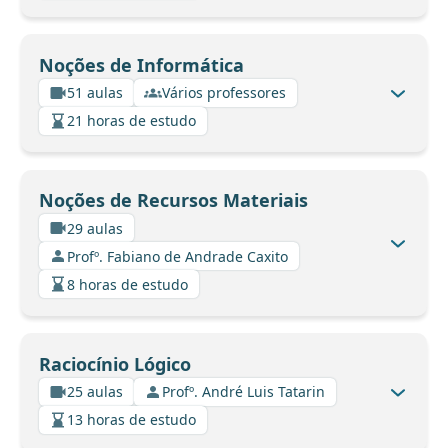
Noções de Informática
51 aulas
Vários professores
21 horas de estudo
Noções de Recursos Materiais
29 aulas
Profº. Fabiano de Andrade Caxito
8 horas de estudo
Raciocínio Lógico
25 aulas
Profº. André Luis Tatarin
13 horas de estudo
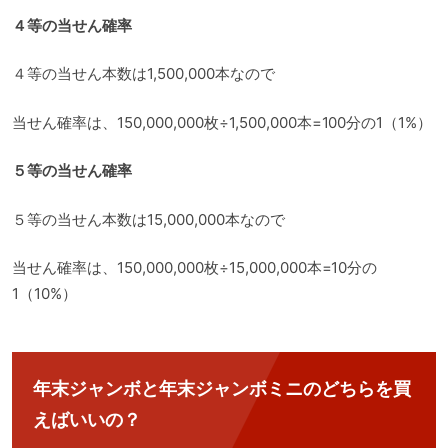
４等の当せん確率
４等の当せん本数は1,500,000本なので
当せん確率は、150,000,000枚÷1,500,000本=100分の1（1%）
５等の当せん確率
５等の当せん本数は15,000,000本なので
当せん確率は、150,000,000枚÷15,000,000本=10分の
1（10%）
年末ジャンボと年末ジャンボミニのどちらを買
えばいいの？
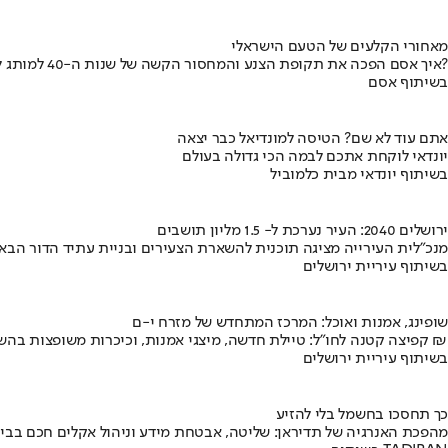
מאחורי הקלעים של הטעם הישראלי
איך אסם הפכה את תקופת הצנע והמחסור הקשה של שנות ה-40 למותג לאומי?
בשיתוף אסם
אתם עוד לא שם? הטיסה למונדיאל כבר יצאה
יונדאי לוקחת אתכם לבמה הכי גדולה בעולם
בשיתוף יונדאי מבית כלמוביל
ירושלים 2040: העיר נערכת ל- 1.5 מליון תושבים
מנכ"לית העירייה מציגה תוכנית להשארת הצעירים ובניית עתיד הדור הבא
בשיתוף עיריית ירושלים
שופינג, אמנות ואוכל: המרכז המתחדש של מזרח י-ם
קפיצה קטנה לחו"ל: טיילת חדשה, מיצגי אמנות, וכיכרות משופצות בהשקעה של 100 מיליון ₪
בשיתוף עיריית ירושלים
כך תחסכו בחשמל בלי להזיע
מהפכת האנרגיה של תדיראן: שליטה, אבטחת מידע וניהול אקלים חכם בבי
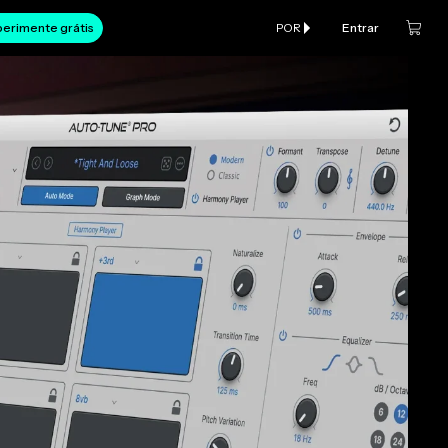
erimente grátis
POR
Entrar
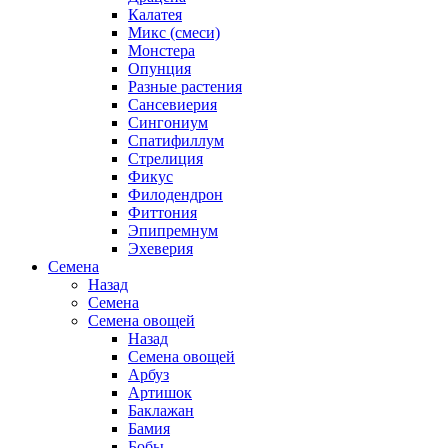
Калатея
Микс (смеси)
Монстера
Опунция
Разные растения
Сансевиерия
Сингониум
Спатифиллум
Стрелиция
Фикус
Филодендрон
Фиттония
Эпипремнум
Эхеверия
Семена
Назад
Семена
Семена овощей
Назад
Семена овощей
Арбуз
Артишок
Баклажан
Бамия
Бобы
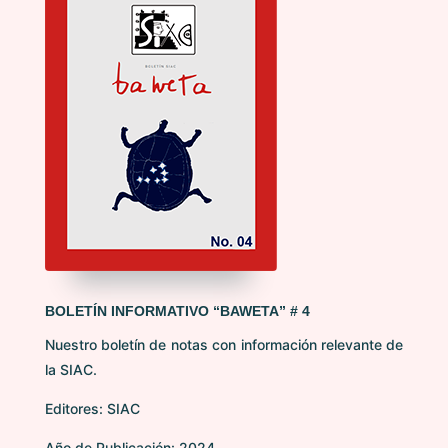
BOLETÍN INFORMATIVO “BAWETA” # 4
Nuestro boletín de notas con información relevante de
la SIAC.
Editores: SIAC
Año de Publicación: 2024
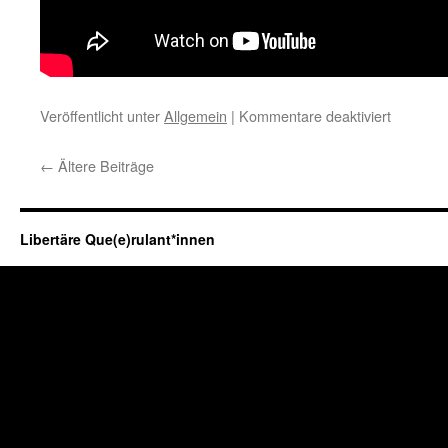
für
Veröffentlicht unter
Allgemein
|
Kommentare deaktiviert
Gottes
Rottweile
←
Ältere Beiträge
kommt!
Papstbe
in
Deutschl
Libertäre Que(e)rulant*innen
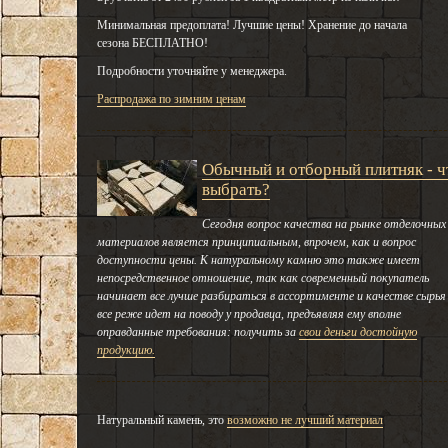
Минимальная предоплата! Лучшие цены! Хранение до начала
сезона БЕСПЛАТНО!
Подробности уточняйте у менеджера.
Распродажа по зимним ценам
Обычный и отборный плитняк - ч
выбрать?
Сегодня вопрос качества на рынке отделочных
материалов является принципиальным, впрочем, как и вопрос
доступности цены. К натуральному камню это также имеет
непосредственное отношение, так как современный покупатель
начинает все лучше разбираться в ассортименте и качестве сырья
все реже идет на поводу у продавца, предъявляя ему вполне
оправданные требования: получить за
свои деньги достойную
продукцию.
Натуральный камень, это
возможно не лучший материал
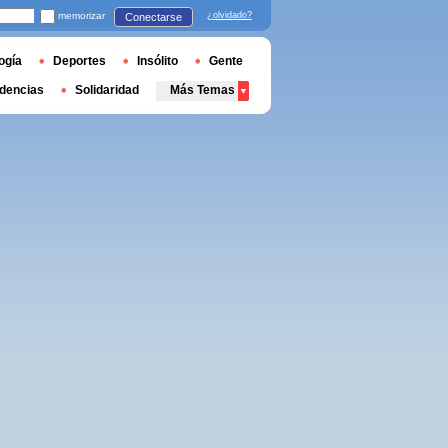
memorizar
¿olvidado?
Conectarse
ogía
Deportes
Insólito
Gente
dencias
Solidaridad
Más Temas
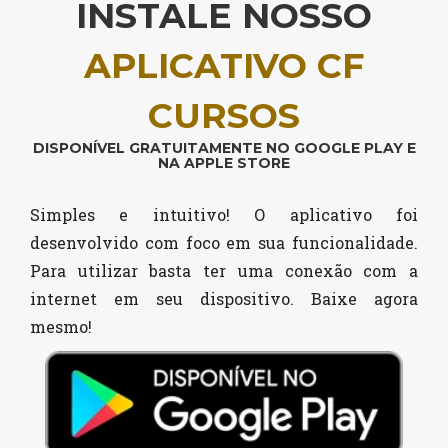
INSTALE NOSSO
APLICATIVO CF
CURSOS
DISPONÍVEL GRATUITAMENTE NO GOOGLE PLAY E
NA APPLE STORE
Simples e intuitivo! O aplicativo foi
desenvolvido com foco em sua funcionalidade.
Para utilizar basta ter uma conexão com a
internet em seu dispositivo. Baixe agora
mesmo!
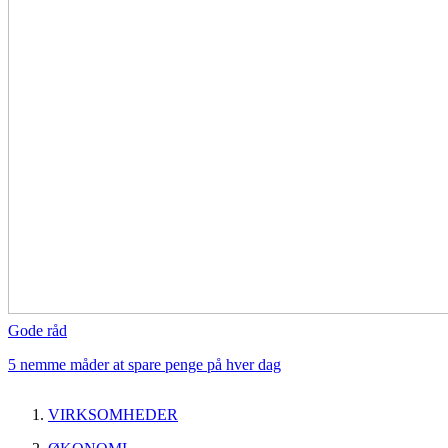
Gode råd
5 nemme måder at spare penge på hver dag
VIRKSOMHEDER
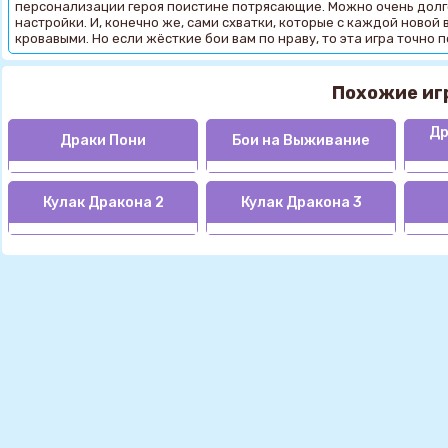
персонализации героя поистине потрясающие. Можно очень долго
настройки. И, конечно же, сами схватки, которые с каждой новой
кровавыми. Но если жёсткие бои вам по нраву, то эта игра точно 
Похожие иг
Др
Драки Пони
Бои на Выживание
Кулак Дракона 2
Кулак Дракона 3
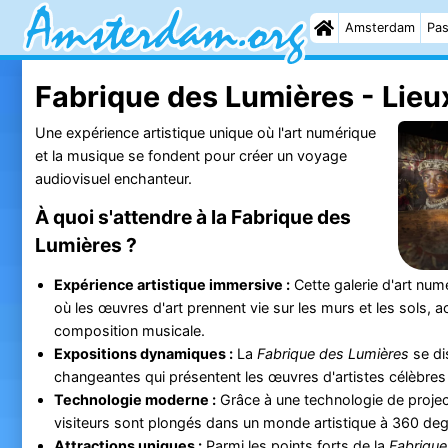
Amsterdam
Pas
Fabrique des Lumières - Lieux
Une expérience artistique unique où l'art numérique
et la musique se fondent pour créer un voyage
audiovisuel enchanteur.
À quoi s'attendre à la Fabrique des
Lumières ?
Expérience artistique immersive :
Cette galerie d'art num
où les œuvres d'art prennent vie sur les murs et les sols
composition musicale.
Expositions dynamiques :
La
Fabrique des Lumières
se di
changeantes qui présentent les œuvres d'artistes célèbres
Technologie moderne :
Grâce à une technologie de project
visiteurs sont plongés dans un monde artistique à 360 deg
Attractions uniques :
Parmi les points forts de la
Fabrique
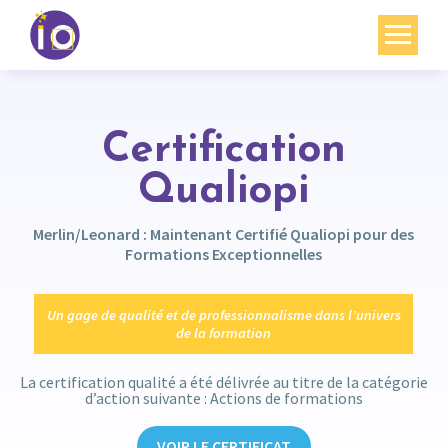
Vos enjeux
Nos expertises
Certification
Qualiopi
Académie
Ressources
Merlin/Leonard : Maintenant Certifié Qualiopi pour des
Formations Exceptionnelles
Agenda
Un gage de qualité et de professionnalisme dans l’univers
Contact
de la formation
Mon compte
La certification qualité a été délivrée au titre de la catégorie
d’action suivante : Actions de formations
English
VOIR LE CERTIFICAT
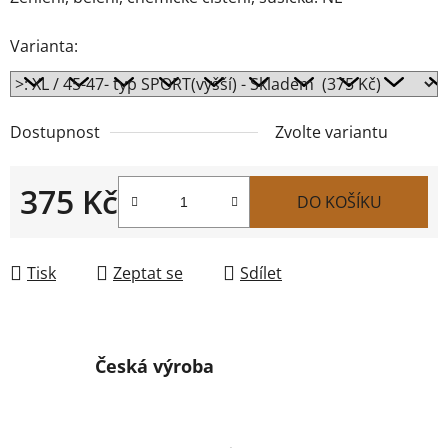
Varianta:
Dostupnost
Zvolte variantu
375 Kč
DO KOŠÍKU
Měrná cena:
Tisk
Zeptat se
Sdílet
Česká výroba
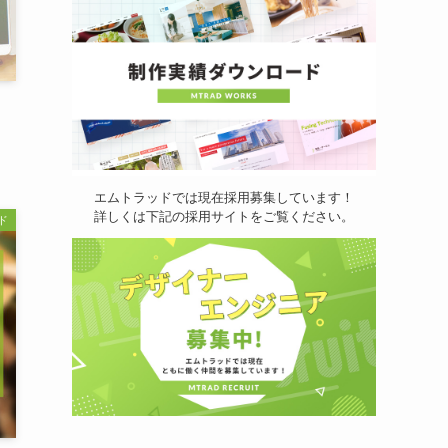
エムトラッドでは現在採用募集しています！
詳しくは下記の採用サイトをご覧ください。
ド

## [Instructions for the task]
Each line of the listing above that includes the word "אמנות" is to be counted, and only the total reported.

## [Written response]
2